Once you download the two files (pre and after scaffolding) to your local computer, you are going to use the PretextView program to open the pre-scaffolding heatmap, and the JuiceBox program to open the post-scaffolding heatmap. You should already have PretextView installed in your local computer. If not, follow this link to install it. You can run Juicebox using its website or (optionally) you can also run it locally. If you choose to run Juicebox locally, you will need to access this link to download the executable for Juicebox compatible with your operating system, and after you download it, just double click on the executable file to open Juicebox.
Using Juicebox
Using the webserver
Go do the Juicebox’s website. Click on Load Map > Local File
and locate your downloaded *.hic file.
Using locally installed Juicebox (optional)
Once you open Juicebox, click on File > Open
. A new window will open, then you should click on the Local...

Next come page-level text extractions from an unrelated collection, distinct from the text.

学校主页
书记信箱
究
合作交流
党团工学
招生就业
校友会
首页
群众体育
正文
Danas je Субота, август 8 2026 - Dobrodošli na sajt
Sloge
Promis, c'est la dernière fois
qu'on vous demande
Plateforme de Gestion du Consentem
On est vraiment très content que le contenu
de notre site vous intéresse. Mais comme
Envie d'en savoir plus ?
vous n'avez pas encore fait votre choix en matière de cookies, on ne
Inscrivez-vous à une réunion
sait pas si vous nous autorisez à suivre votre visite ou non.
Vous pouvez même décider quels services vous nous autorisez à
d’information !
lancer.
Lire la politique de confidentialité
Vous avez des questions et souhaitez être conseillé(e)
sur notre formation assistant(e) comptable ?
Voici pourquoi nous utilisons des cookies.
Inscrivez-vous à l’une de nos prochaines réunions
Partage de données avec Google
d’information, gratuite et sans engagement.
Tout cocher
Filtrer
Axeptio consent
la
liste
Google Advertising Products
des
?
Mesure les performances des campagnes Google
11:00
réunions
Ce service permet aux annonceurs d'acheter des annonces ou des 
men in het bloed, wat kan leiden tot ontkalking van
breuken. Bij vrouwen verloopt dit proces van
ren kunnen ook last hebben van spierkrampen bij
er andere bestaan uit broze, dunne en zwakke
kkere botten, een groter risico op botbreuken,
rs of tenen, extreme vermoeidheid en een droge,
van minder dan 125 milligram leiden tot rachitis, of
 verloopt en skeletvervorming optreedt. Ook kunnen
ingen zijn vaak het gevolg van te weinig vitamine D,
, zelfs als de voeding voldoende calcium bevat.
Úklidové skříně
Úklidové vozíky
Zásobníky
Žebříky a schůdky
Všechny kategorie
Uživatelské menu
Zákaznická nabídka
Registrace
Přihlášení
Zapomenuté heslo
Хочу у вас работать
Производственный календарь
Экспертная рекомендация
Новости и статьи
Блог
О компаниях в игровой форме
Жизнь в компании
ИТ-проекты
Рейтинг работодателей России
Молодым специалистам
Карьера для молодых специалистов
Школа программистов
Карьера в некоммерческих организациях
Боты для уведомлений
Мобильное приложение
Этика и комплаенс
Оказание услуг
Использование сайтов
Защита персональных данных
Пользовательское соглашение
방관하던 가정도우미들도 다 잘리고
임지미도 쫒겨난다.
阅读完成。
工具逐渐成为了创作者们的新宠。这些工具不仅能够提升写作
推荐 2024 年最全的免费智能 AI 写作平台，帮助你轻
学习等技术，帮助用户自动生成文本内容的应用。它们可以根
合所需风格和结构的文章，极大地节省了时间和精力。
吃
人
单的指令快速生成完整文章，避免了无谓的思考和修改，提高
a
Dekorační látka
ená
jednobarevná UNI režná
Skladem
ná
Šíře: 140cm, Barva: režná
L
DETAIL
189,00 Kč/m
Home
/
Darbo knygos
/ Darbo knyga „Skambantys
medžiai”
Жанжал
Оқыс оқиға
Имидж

button. Now you are ready to select the downloaded *.hic file. Once you do it, the heatmap should be plotted.
Using PretextView
After opening PretextView, click on the Load Map
button and then select the downloaded *.pretext file.
Now
Analyze all the results, discuss with your team and answer the questions in your presentation:
- What are the assembly statistics before scaffolding?
- What are the assembly statistics after scaffolding?
- Looking at the final agp file (
/home/ubuntu/Share/<species_id>_data/HiC/out.break.salsa/scaffolds_FINAL.agp
) (maybe you want to read a little about the AGP format here): what scaffolds were scaffolded with more than one component (a contig of a piece of a contig)? And what scaffolds are unchanged in relation to the contigs? - How do the Hi-C maps look prior and after scaffolding?
- Do you think you see a sex chromosome on the Hi-C heatmap? If so, point to it in your presentation.
After that, come back to the wider group.